After mulling it over for a few days I decided to contact
the woman who normally emails the calendar. When I asked about it I wrote,
“Even though I don’t practice Judaism, this is an old wound for me that has
never fully healed.” She quickly replied and said, “I’m sorry you felt
slighted. Someone else sent the December calendar. I think they were in a rush
and just downloaded it from the Internet. When I do it I try to add in all the
holidays so everyone is informed.”
Her response made me feel
better, but I was still bothered about something. My reaction. I had
immediately spotted the one thing that makes me feel left out. I thought,
“Maybe I’m the one who is making myself feel excluded.” It’s almost as if I was
on the lookout for something that could bug me so I could pout about the
holidays. I’ve always been against anyone acting like this, anyone who might be
self-righteous and indignant. But, if I want everyone else to be open-minded
and respectful about my heritage or disability or anything else that might be
different about me, I need to act the same way.
This made me wonder if I
really was as open-minded and respectful of others as I always thought. I
remembered the times when I traveled and lived with people who were worlds
apart from me in their culture and frame of mind. We embraced each other’s
differences. In Spain I met lots of people who were interested to learn about Jewish
holidays and traditions. And I ran around with them to all the special events
that took place in their churches. We shared experiences that were rich,
diverse, and bonded us.
Over the years I have
also reached out to people, even strangers, about my speech disability. I have
met many people who didn’t understand what it was like for me to be unable to
speak or have a difficult time communicating. But, after connecting with them,
I realized that it wasn’t because they didn’t want to. They simply never had
anyone share the experience with them. They were open and more than willing to
learn about what it is to live without a useable voice.
But, now, my reaction to
the calendar made me feel like I was nitpicking. Why was I so judgmental when
that was the last thing I wanted from anyone else?
Like Scrooge, I believe
my feelings of being left out began in childhood. I grew up in a segregated
city and learned early on that my culture was different from others in my city
and around much of the world. Then, not many years later when I lost my ability
to speak normally, my sense of disconnection simply deepened. Fortunately, as a
young adult I moved to one of the most diverse and tolerant cities I know.

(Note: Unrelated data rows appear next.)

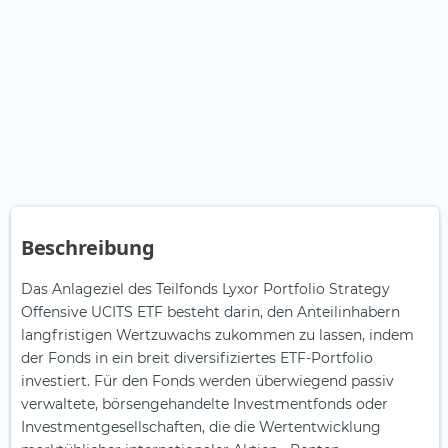
Beschreibung
Das Anlageziel des Teilfonds Lyxor Portfolio Strategy
Offensive UCITS ETF besteht darin, den Anteilinhabern
langfristigen Wertzuwachs zukommen zu lassen, indem
der Fonds in ein breit diversifiziertes ETF-Portfolio
investiert. Für den Fonds werden überwiegend passiv
verwaltete, börsengehandelte Investmentfonds oder
Investmentgesellschaften, die die Wertentwicklung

Perhaps, though, a part of me never completely moved on.
Thinking about this
helped me to see that sometimes I have unconsciously used my cultural heritage
or disability to cut myself off from others. When I’ve done this I know that I
have felt the last thing I want to feel -- intolerant. Seeing Christmas as the
only holiday on a December calendar shouldn’t create negative feelings in me.
But the fact that it did made me turn my thinking around and focus on the good
things that happen at this time of year. I can share and spread joy, and I can
even light up a tree in my house if I like too.
In fact, the other day someone unknowingly helped me to
start feeling a little holiday joy. As I left my local grocery store, I saw a
Salvation Army bell ringer standing outside in the cold. When I walked by her,
she looked me in the eye and casually said with a big smile, “Merry Christmas.”
I didn’t flinch or get upset in any way like I might have before. Instead, I
simply smiled back and said, “Happy holidays to you too!” I have to admit; it felt pretty good.